Work request ->
Take the line that holds "Task: Click on the 施設情報を見る" and every line after it to the end of the entries, and repeat them exactly without the pictures.

Data ->
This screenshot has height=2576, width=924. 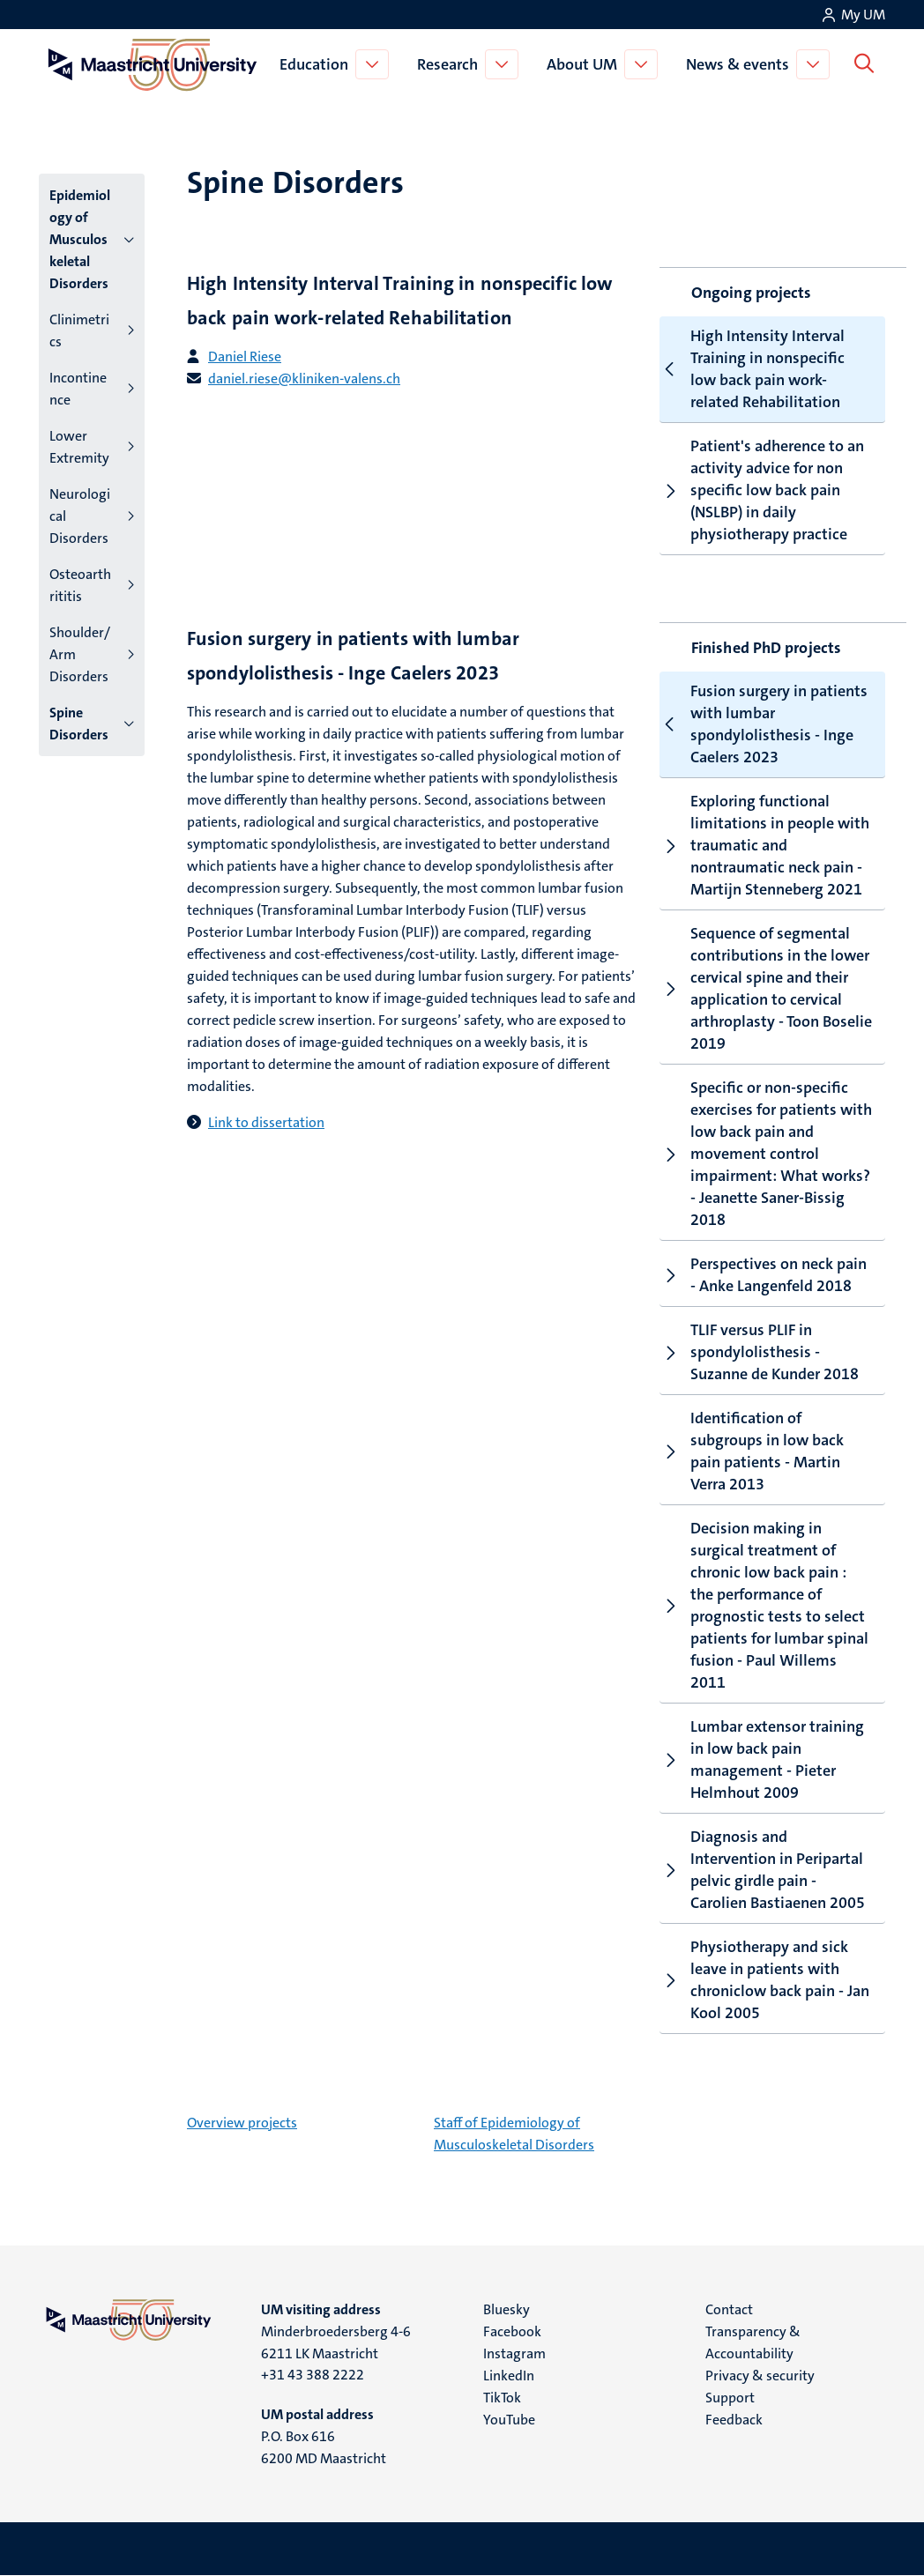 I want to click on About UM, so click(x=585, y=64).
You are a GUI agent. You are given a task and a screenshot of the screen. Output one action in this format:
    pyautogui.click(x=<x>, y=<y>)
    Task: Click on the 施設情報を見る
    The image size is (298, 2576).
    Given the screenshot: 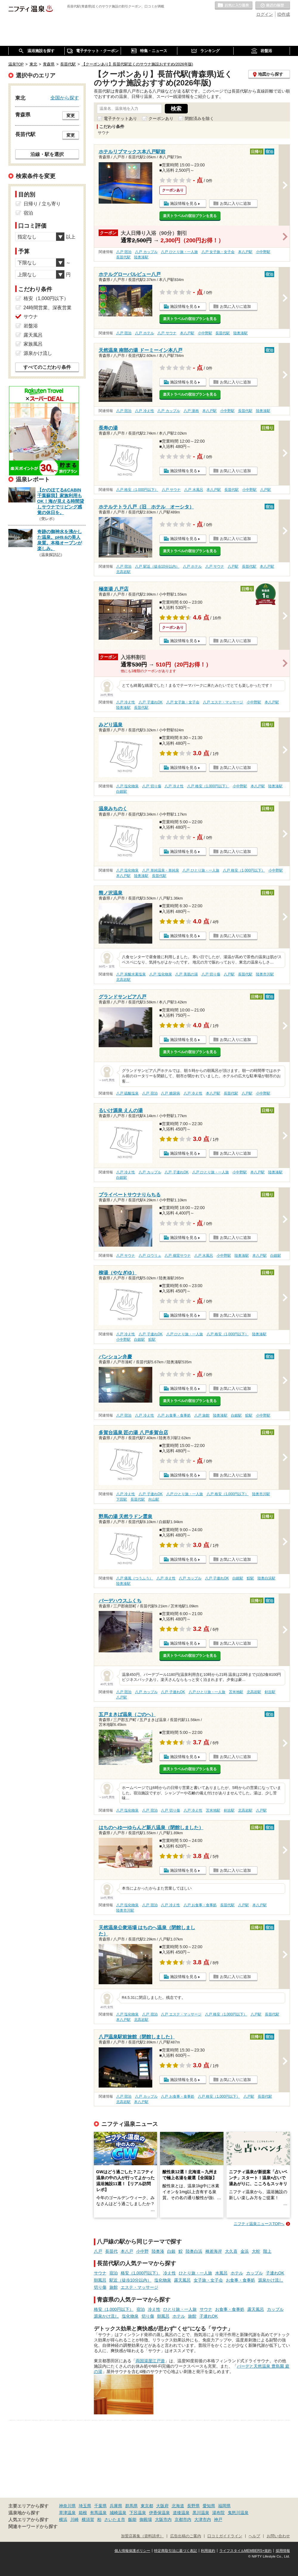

Solution ->
    Task: Click on the 施設情報を見る
    The image size is (298, 2576).
    Given the screenshot: 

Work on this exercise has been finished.